(Extracted page text data)
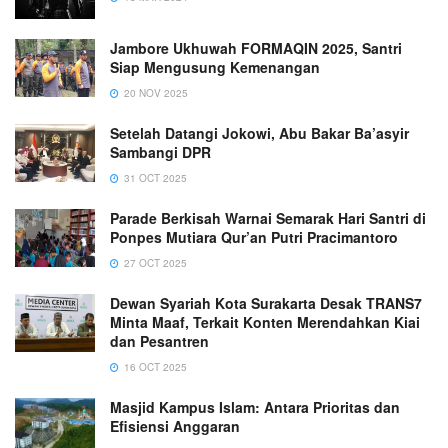
Jambore Ukhuwah FORMAQIN 2025, Santri
Siap Mengusung Kemenangan
20 NOV 2025
Setelah Datangi Jokowi, Abu Bakar Ba’asyir
Sambangi DPR
31 OCT 2025
Parade Berkisah Warnai Semarak Hari Santri di
Ponpes Mutiara Qur’an Putri Pracimantoro
27 OCT 2025
Dewan Syariah Kota Surakarta Desak TRANS7
Minta Maaf, Terkait Konten Merendahkan Kiai
dan Pesantren
16 OCT 2025
Masjid Kampus Islam: Antara Prioritas dan
Efisiensi Anggaran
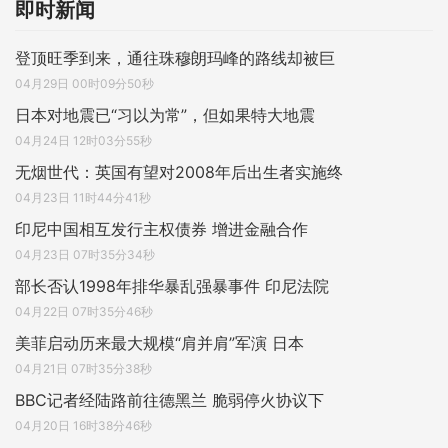
即时新闻
登顶旺季到来，通往珠穆朗玛峰的路线却被巨
04月29日 00时09分50秒
日本对地震已“习以为常”，但如果特大地震
04月24日 12时03分55秒
无烟世代：英国有望对2008年后出生者实施终
04月23日 11时44分41秒
印尼中国相互发行主权债券 增进金融合作
04月23日 07时35分34秒
部长否认1998年排华暴乱强暴事件 印尼法院
04月22日 07时35分46秒
美菲启动历来最大规模“肩并肩”军演 日本
04月21日 07时35分38秒
BBC记者经陆路前往德黑兰 脆弱停火协议下
04月20日 16时38分46秒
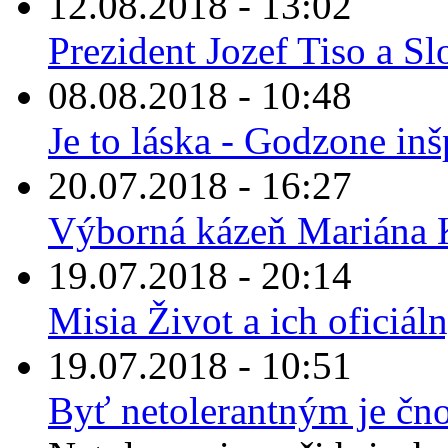
12.08.2018 - 13:02
Prezident Jozef Tiso a Sl
08.08.2018 - 10:48
Je to láska - Godzone in
20.07.2018 - 16:27
Výborná kázeň Mariána K
19.07.2018 - 20:14
Misia Život a ich oficiá
19.07.2018 - 10:51
Byť netolerantným je čn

• INSTRUCTIONS FOR THE TASK
Transcribe the entries word for word, without their pictures.

• RESPONSE
Jambore Ukhuwah FORMAQIN 2025, Santri
Siap Mengusung Kemenangan
20 NOV 2025
Setelah Datangi Jokowi, Abu Bakar Ba’asyir
Sambangi DPR
31 OCT 2025
Parade Berkisah Warnai Semarak Hari Santri di
Ponpes Mutiara Qur’an Putri Pracimantoro
27 OCT 2025
Dewan Syariah Kota Surakarta Desak TRANS7
Minta Maaf, Terkait Konten Merendahkan Kiai
dan Pesantren
16 OCT 2025
Masjid Kampus Islam: Antara Prioritas dan
Efisiensi Anggaran
即时新闻
登顶旺季到来，通往珠穆朗玛峰的路线却被巨
04月29日 00时09分50秒
日本对地震已“习以为常”，但如果特大地震
04月24日 12时03分55秒
无烟世代：英国有望对2008年后出生者实施终
04月23日 11时44分41秒
印尼中国相互发行主权债券 增进金融合作
04月23日 07时35分34秒
部长否认1998年排华暴乱强暴事件 印尼法院
04月22日 07时35分46秒
美菲启动历来最大规模“肩并肩”军演 日本
04月21日 07时35分38秒
BBC记者经陆路前往德黑兰 脆弱停火协议下
04月20日 16时38分46秒
12.08.2018 - 13:02
Prezident Jozef Tiso a Sl
08.08.2018 - 10:48
Je to láska - Godzone in
20.07.2018 - 16:27
Výborná kázeň Mariána K
19.07.2018 - 20:14
Misia Život a ich oficiá
19.07.2018 - 10:51
Byť netolerantným je čn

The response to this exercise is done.